On each CPU in a system compile one Linux kernel to benchmark the throughput of a system or test its stability. It will measure how long it took to compile these kernels and will use this to calculate how many kernels the machine can build this way per hour.
Kcbenchrate compliments kcbench. Both are quite similar, but work slightly different:
- kcbench tries to build one kernel really quickly. This approach is also called 'speed run' and lets make start multiple compilers jobs in parallel by using 'make -j #'. That way kcbench most of the time will use all the CPU cores, except during those few phases where the Linux kernel build process is singled threaded and thus uses just one CPU core. That for example is the case when vmlinux is linked.
- kcbenchrate launches a worker on every CPU that complies one kernel with just one job. This approach will utilize the machine and its processors a little better than the speed approach used by kcbench, as it should keep the CPU cores busy all the time, even during phases where the Linux kernel build process uses just one CPU core. Note that this approach takes a lot longer to generate a results and needs a lot more storage space.
NOTE: The optimal number of workers ('-w') that delivers the best result depends on the machine being benched. See the section "On the Default Number of Workers" below for details.
IMPORTANT: To get comparable results from different machines you should use the exact same operating system on all of them. There are multiple reasons for this recommendation, but one of the main reasons is: the Linux source code automatically downloaded to compile depends on the compiler being used.
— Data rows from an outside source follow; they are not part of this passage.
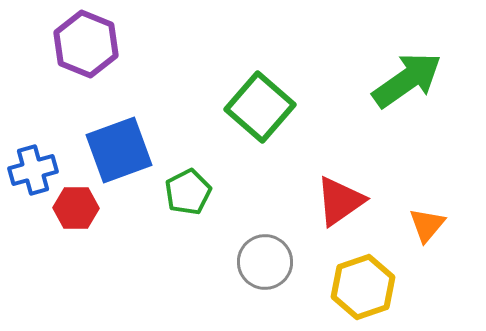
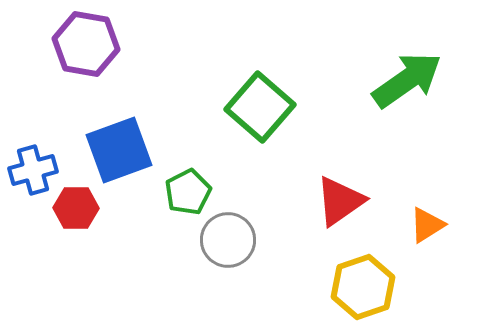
purple hexagon: rotated 12 degrees counterclockwise
orange triangle: rotated 18 degrees clockwise
gray circle: moved 37 px left, 22 px up
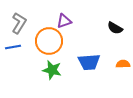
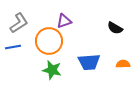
gray L-shape: rotated 25 degrees clockwise
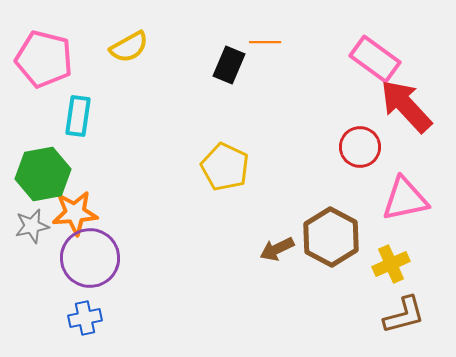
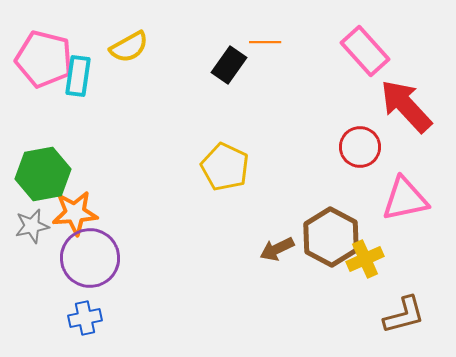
pink rectangle: moved 10 px left, 8 px up; rotated 12 degrees clockwise
black rectangle: rotated 12 degrees clockwise
cyan rectangle: moved 40 px up
yellow cross: moved 26 px left, 5 px up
If you choose to ignore this recommendation at least make sure to hard code the Linux version to compile ('-s 5.4'), as for example compiling 5.7 will take longer than 5.4 or 4.19 and thus lead to results one cannot compare. Also, make sure the compiler used on the systems you want to compare is from similar, as for example gcc10 will try harder to optimize the code than gcc8 or gcc9 and thus take more time.
- -b, --bypass
After starting a worker wait just a tenths of a second before launching the next to start the workers a lot faster than usualy. This can he useful to create a lot of load quickly, but the benchmark result might be slightly inaccurate due to caching effects.
- -h, --help
- -i, --iterations int
Determines the number of kernels that each worker will compile before the end result it printed. Default: 2
- -j, --jobs int(,int, int, ...)
Number of jobs to use when compiling a kernel('make -j #'). In kcbenchrate the default is '1' and normally should not be changed.
- -m, --modconfig
Instead of using a config generated with 'defconfig' use one built by 'allmodconfig' and compile modules as well. Takes a lot longer to compile, which is more suitable for machines with a lot of fast CPU cores.
- -o, --outputdir dir
Use path to compile Linux. Passes 'O=dir/kcbench-worker/' to make when calling it to compile a kernel; use a temporary directory if not given.
- -s, --src path|version
Look for sources in path, ~/.cache/kcbench/linux-version or /usr/share/kcbench/linux-version. If not found try to download version automatically unless '--no-download' was specified.
- -v, --verbose
Increase verboselevel; option can be given multiple times.
- -w, --workers int
Number of workers to use. Default: Number of CPUs. The optimal setting will depend on the particual machine. See On the Default Number of Workers for details.
- -V, --version
Output program version.
- --cc exec
Use exec as target compiler.
- --cross-compile arch
EXPERIMENTAL: Cross compile the Linux kernel. Cross compilers for this task are packaged in some Linux distribution. There are also for pre-compiled compilers available on the internet, for example here: https://mirrors.edge.kernel.org/pub/tools/crosstool/
Values of arch that kcbench/kcbenchrate understand: arm arm64 aarch64 riscv riscv64 powerpc powerpc64 x86_64
Building for archs not directly supported by kcbench/kcbenchrate should work, too, if you export ARCH= and CROSS_COMPILE= just like you would when normally cross compiling a Linux kernel. Do not use '--cross-compile' in that case and keep in mind that kcbench/kcbenchrate configure the compiled Linux kernel with the make target 'defconfig' (or 'allmodconfig', if you specify '-m'), which might be unusual for the arch in question, but normally should be good enough for benchmarking.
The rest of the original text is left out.